* **TASK GOAL**:
In the entries that follow, say how many lines contain the string "Andrew". Give no other words.
====== DATA UNDER STUDY ======
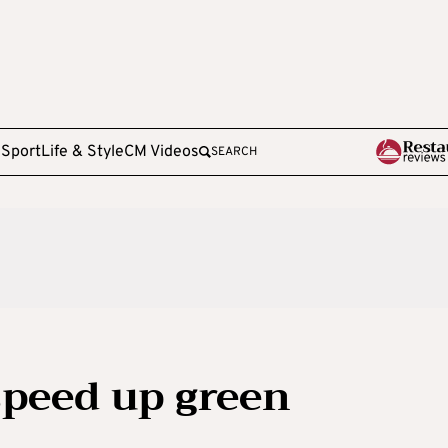
e
Sport
Life & Style
CM Videos
SEARCH
speed up green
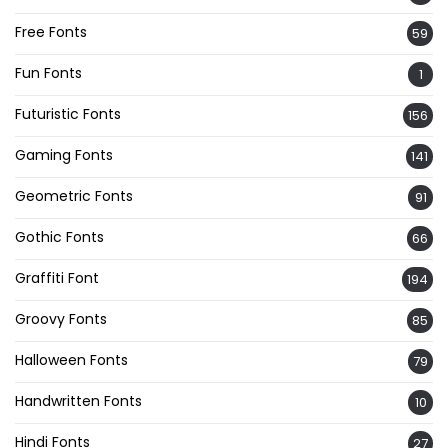
Free Fonts
59
Fun Fonts
1
Futuristic Fonts
156
Gaming Fonts
141
Geometric Fonts
91
Gothic Fonts
66
Graffiti Font
194
Groovy Fonts
85
Halloween Fonts
79
Handwritten Fonts
10
Hindi Fonts
27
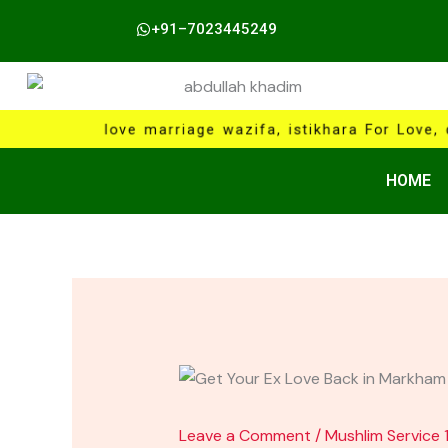
Skip
+91–7023445249
to
content
love marriage wazifa, istikhara For Love, 
HOME
Leave a Comment
/
Mushlim Service 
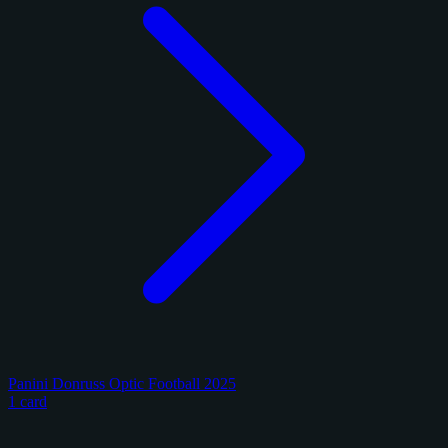
Panini Donruss Optic Football 2025
1 card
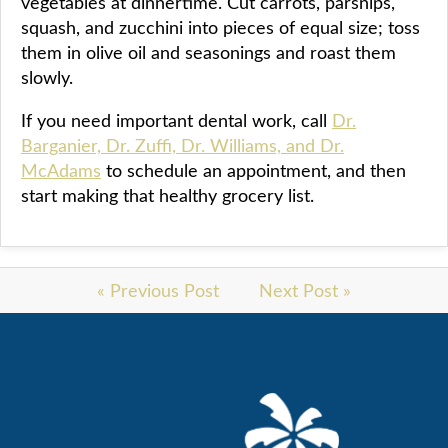
vegetables at dinnertime. Cut carrots, parsnips,
squash, and zucchini into pieces of equal size; toss
them in olive oil and seasonings and roast them
slowly.
If you need important dental work, call
Dr.
Barganier, Dr. Zuffi, Dr. Williams, and Dr.
McAdams
to schedule an appointment, and then
start making that healthy grocery list.
« Previous Post
Next Post »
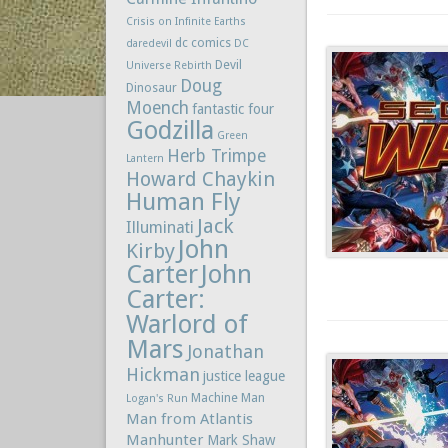
Crisis on Infinite Earths
dc comics
daredevil
DC
Devil
Universe Rebirth
Doug
Dinosaur
Moench
fantastic four
Godzilla
Green
Herb Trimpe
Lantern
Howard Chaykin
Human Fly
Jack
Illuminati
John
Kirby
Carter
John
Carter:
Warlord of
Mars
Jonathan
Hickman
justice league
Machine Man
Logan's Run
Man from Atlantis
Manhunter
Mark Shaw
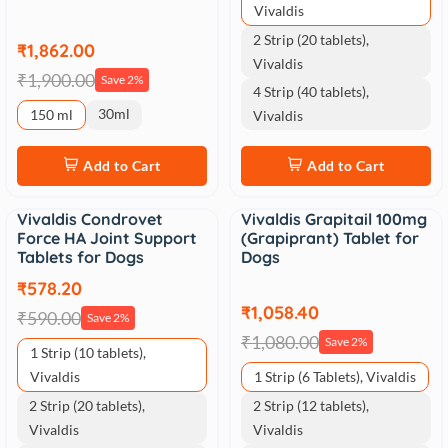
Vivaldis
2 Strip (20 tablets),
₹1,862.00
Vivaldis
₹1,900.00
Save 2%
4 Strip (40 tablets),
30ml
150 ml
Vivaldis
Add to Cart
Add to Cart
Vivaldis Condrovet
Vivaldis Grapitail 100mg
Sale
Sale
Force HA Joint Support
(Grapiprant) Tablet for
Tablets for Dogs
Dogs
₹578.20
₹1,058.40
₹590.00
Save 2%
₹1,080.00
Save 2%
1 Strip (10 tablets),
Vivaldis
1 Strip (6 Tablets), Vivaldis
2 Strip (20 tablets),
2 Strip (12 tablets),
Vivaldis
Vivaldis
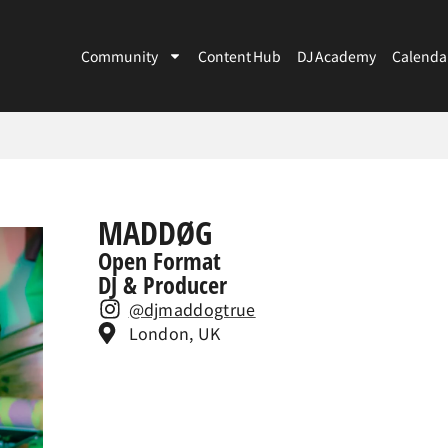
Community
Content Hub
DJ Academy
Calenda
MADDØG
Open Format
DJ & Producer
@djmaddogtrue
London, UK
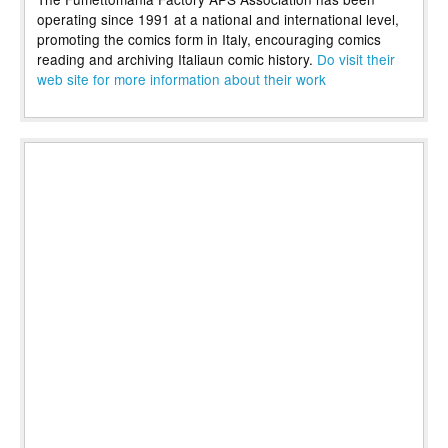
operating since 1991 at a national and international level,
promoting the comics form in Italy, encouraging comics
reading and archiving Italiaun comic history.
Do visit their
web site for more information about their work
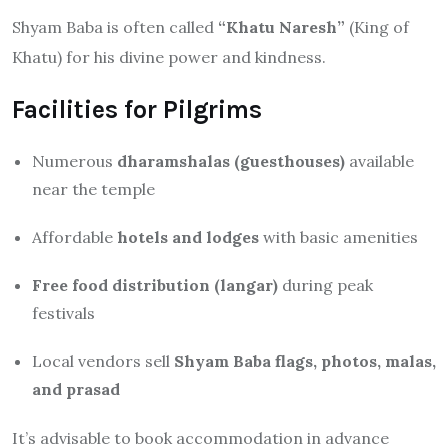
Shyam Baba is often called
“Khatu Naresh”
(King of
Khatu) for his divine power and kindness.
Facilities for Pilgrims
Numerous
dharamshalas (guesthouses)
available
near the temple
Affordable
hotels and lodges
with basic amenities
Free food distribution (langar)
during peak
festivals
Local vendors sell
Shyam Baba flags, photos, malas,
and prasad
It’s advisable to book accommodation in advance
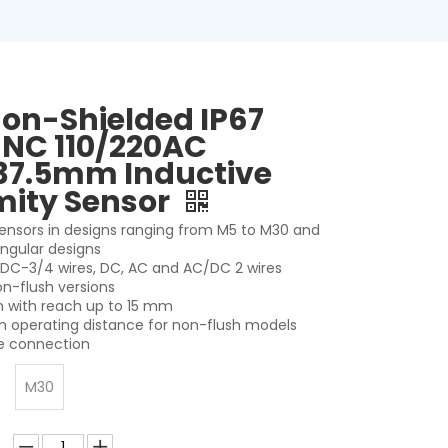
on-Shielded IP67
 NC 110/220AC
37.5mm Inductive
mity Sensor
 sensors in designs ranging from M5 to M30 and
angular designs
r DC-3/4 wires, DC, AC and AC/DC 2 wires
on-flush versions
on with reach up to 15 mm
 operating distance for non-flush models
le connection
M30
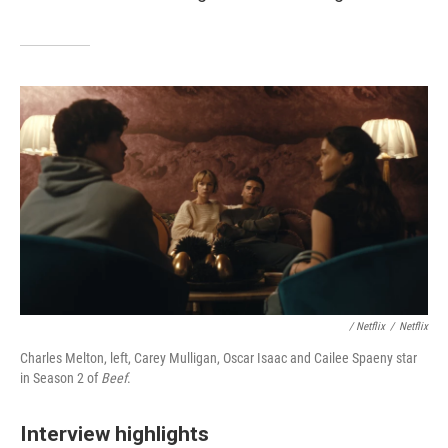
/ Netflix
/
Netflix
Charles Melton, left, Carey Mulligan, Oscar Isaac and Cailee Spaeny star
in Season 2 of
Beef
.
Interview highlights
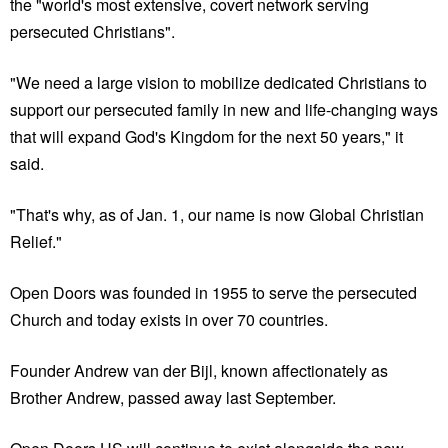
the "world's most extensive, covert network serving
persecuted Christians".
"We need a large vision to mobilize dedicated Christians to
support our persecuted family in new and life-changing ways
that will expand God's Kingdom for the next 50 years," it
said.
"That's why, as of Jan. 1, our name is now Global Christian
Relief."
Open Doors was founded in 1955 to serve the persecuted
Church and today exists in over 70 countries.
Founder Andrew van der Bijl, known affectionately as
Brother Andrew, passed away last September.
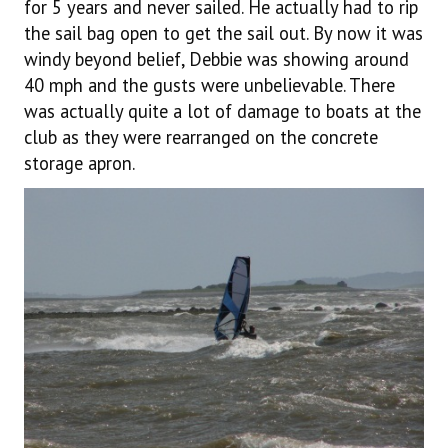
for 5 years and never sailed. He actually had to rip
the sail bag open to get the sail out. By now it was
windy beyond belief, Debbie was showing around
40 mph and the gusts were unbelievable. There
was actually quite a lot of damage to boats at the
club as they were rearranged on the concrete
storage apron.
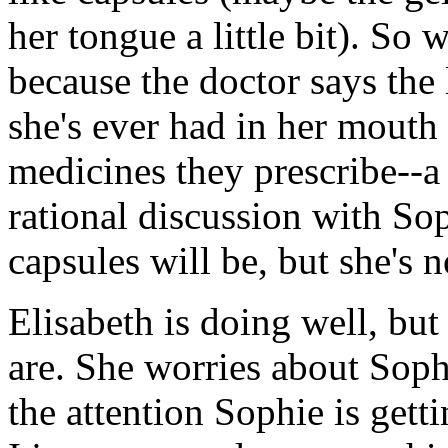
her tongue a little bit). So 
because the doctor says the 
she's ever had in her mouth 
medicines they prescribe--a n
rational discussion with So
capsules will be, but she's 
Elisabeth is doing well, but
are. She worries about Sophi
the attention Sophie is gett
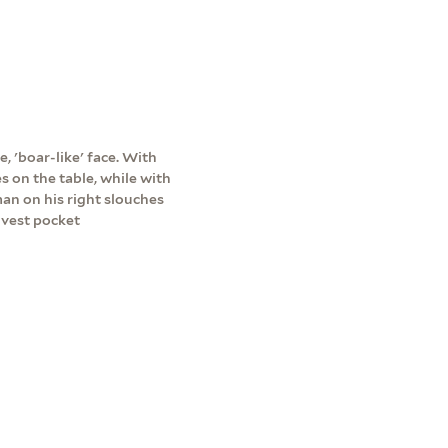
e, 'boar-like' face. With
s on the table, while with
man on his right slouches
 vest pocket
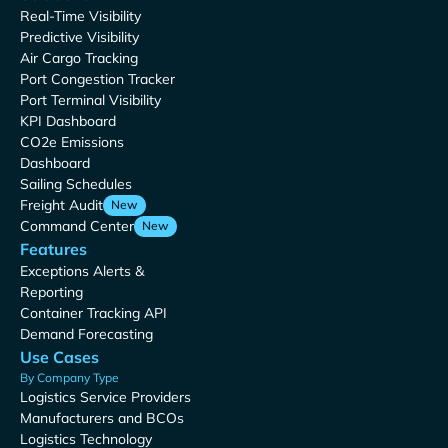
Real-Time Visibility
Predictive Visibility
Air Cargo Tracking
Port Congestion Tracker
Port Terminal Visibility
KPI Dashboard
CO2e Emissions
Dashboard
Sailing Schedules
Freight Audit
New
Command Center
New
Features
Exceptions Alerts &
Reporting
Container Tracking API
Demand Forecasting
Use Cases
By Company Type
Logistics Service Providers
Manufacturers and BCOs
Logistics Technology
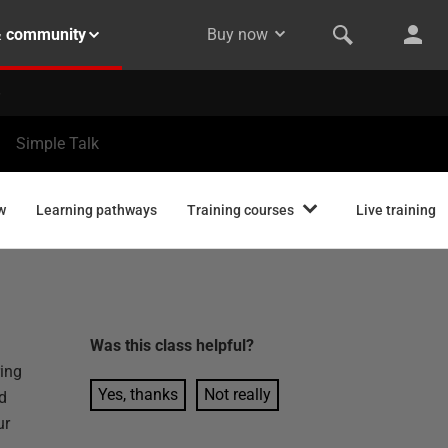
& community
Buy now
Simple Talk
w
Learning pathways
Training courses
Live training
Was this
class
helpful?
ing
Yes, thanks
Not really
d
ur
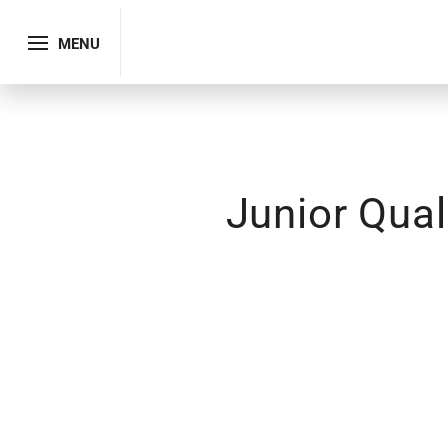
MENU
Junior Qual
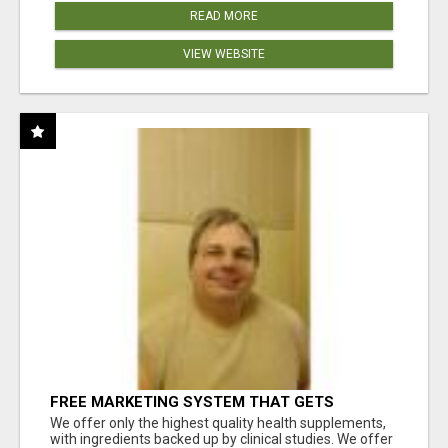
READ MORE
VIEW WEBSITE
FREE MARKETING SYSTEM THAT GETS
RESULTS
We offer only the highest quality health supplements,
with ingredients backed up by clinical studies. We offer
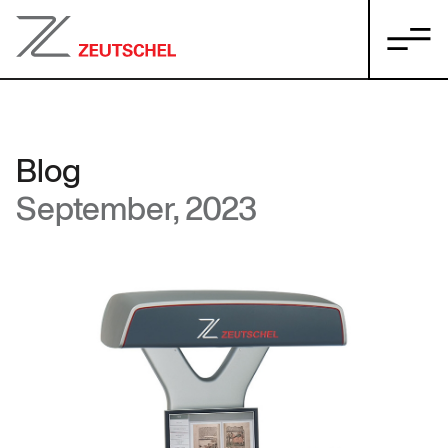
Blog
September, 2023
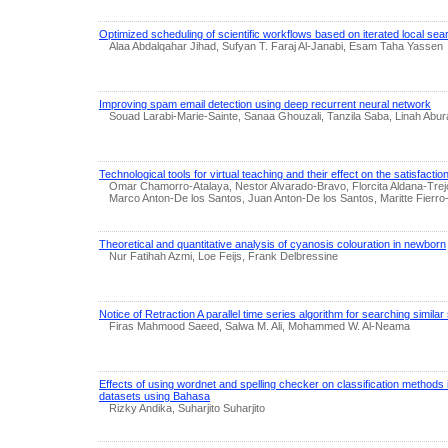
Optimized scheduling of scientific workflows based on iterated local sea
Alaa Abdalqahar Jihad, Sufyan T. Faraj Al-Janabi, Esam Taha Yassen
Improving spam email detection using deep recurrent neural network
Souad Larabi-Marie-Sainte, Sanaa Ghouzali, Tanzila Saba, Linah Abu
Technological tools for virtual teaching and their effect on the satisfaction
Omar Chamorro-Atalaya, Nestor Alvarado-Bravo, Florcita Aldana-Tr
Marco Anton-De los Santos, Juan Anton-De los Santos, Maritte Fierro
Theoretical and quantitative analysis of cyanosis colouration in newborn
Nur Fatihah Azmi, Loe Feijs, Frank Delbressine
Notice of Retraction A parallel time series algorithm for searching simil
Firas Mahmood Saeed, Salwa M. Ali, Mohammed W. Al-Neama
Effects of using wordnet and spelling checker on classification methods 
datasets using Bahasa
Rizky Andika, Suharjito Suharjito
======
* **FINAL ANSWER**:
2